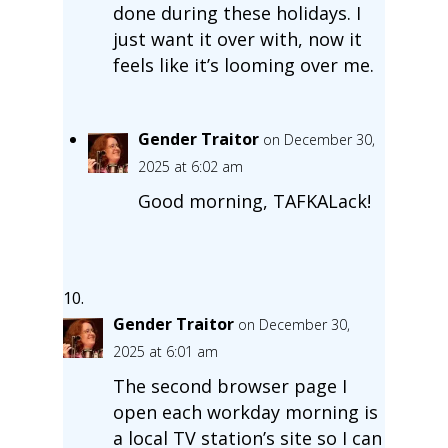
done during these holidays. I
just want it over with, now it
feels like it’s looming over me.
Gender Traitor
on December 30,
2025 at 6:02 am
Good morning, TAFKALack!
Gender Traitor
on December 30,
2025 at 6:01 am
The second browser page I
open each workday morning is
a local TV station’s site so I can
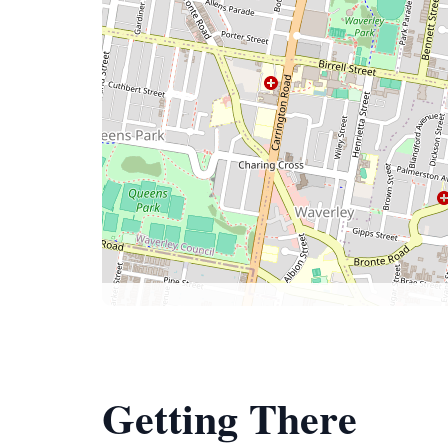
Getting There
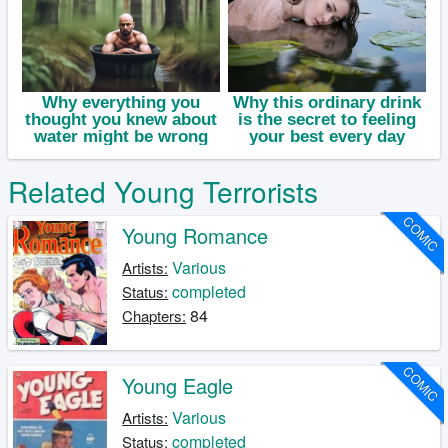
Related Young Terrorists
COMIC
Young Romance
Various
Artists:
completed
Status:
84
Chapters:
COMIC
Young Eagle
Various
Artists:
completed
Status:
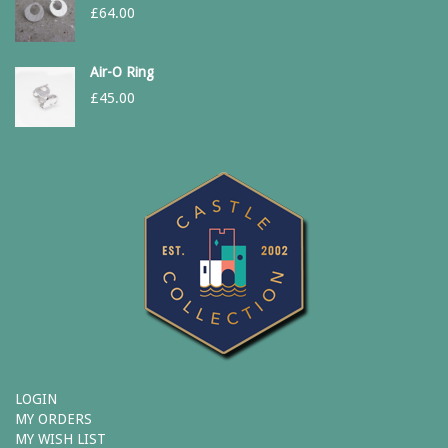
£
64.00
Air-O Ring
£
45.00
LOGIN
MY ORDERS
MY WISH LIST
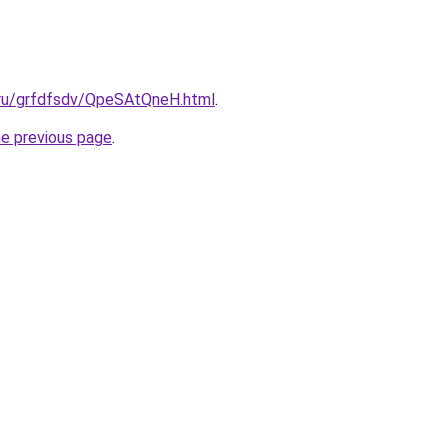
c.ru/grfdfsdv/QpeSAtQneH.html
.
he previous page
.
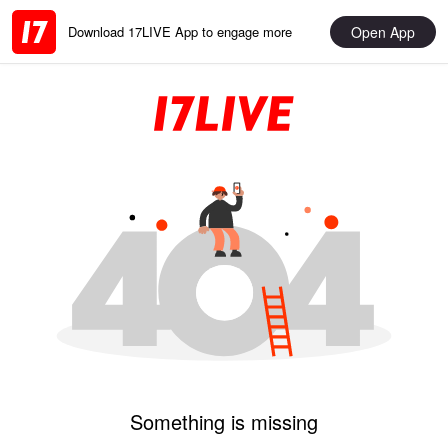
Open App
Download 17LIVE App to engage more
Something is missing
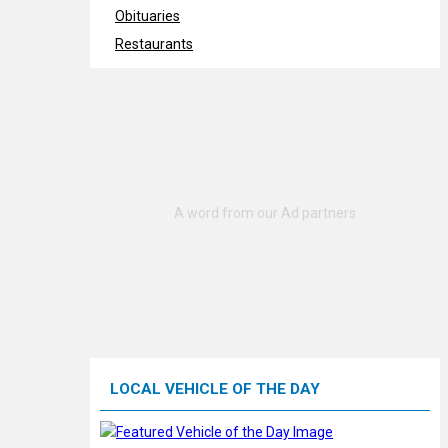
Obituaries
Restaurants
LOCAL VEHICLE OF THE DAY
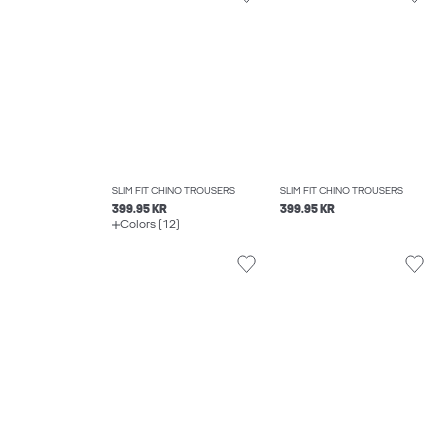
SLIM FIT CHINO TROUSERS
SLIM FIT CHINO TROUSERS
399.95 KR
399.95 KR
Colors (12)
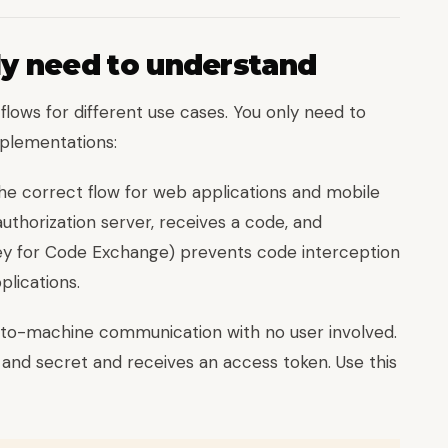
ly need to understand
flows for different use cases. You only need to
plementations:
e correct flow for web applications and mobile
uthorization server, receives a code, and
Key for Code Exchange) prevents code interception
plications.
to-machine communication with no user involved.
D and secret and receives an access token. Use this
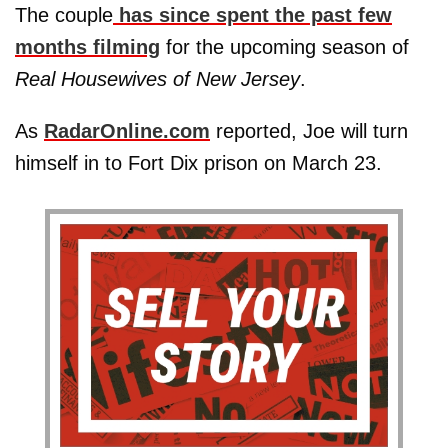
The couple
has since spent the past few
months filming
for the upcoming season of
Real Housewives of New Jersey
.
As
RadarOnline.com
reported, Joe will turn
himself in to Fort Dix prison on March 23.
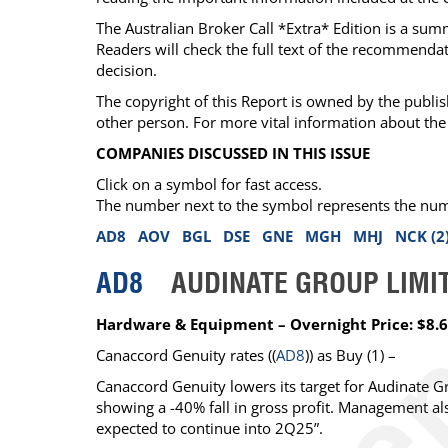
The Australian Broker Call *Extra* Edition is a su
Readers will check the full text of the recommend
decision.
The copyright of this Report is owned by the publis
other person. For more vital information about the 
COMPANIES DISCUSSED IN THIS ISSUE
Click on a symbol for fast access.
The number next to the symbol represents the number
AD8
AOV
BGL
DSE
GNE
MGH
MHJ
NCK (2
AD8
AUDINATE GROUP LIMI
Hardware & Equipment – Overnight Price: $8.
Canaccord Genuity
rates ((
AD8
)) as
Buy
(1) –
Canaccord Genuity lowers its target for Audinate 
showing a -40% fall in gross profit. Management a
expected to continue into 2Q25”.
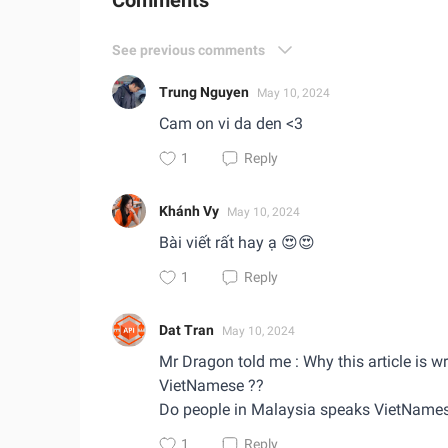
Comments
See previous comments
Trung Nguyen
May 10, 2024
Cam on vi da den <3
1
Reply
Khánh Vy
May 10, 2024
Bài viết rất hay ạ 😍😍
1
Reply
Dat Tran
May 10, 2024
Mr Dragon told me : Why this article is wr
VietNamese ??
Do people in Malaysia speaks VietName
1
Reply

Work item. Your reply must be a single number: the count of lines in the listing that hold "access".

Problem solution. 2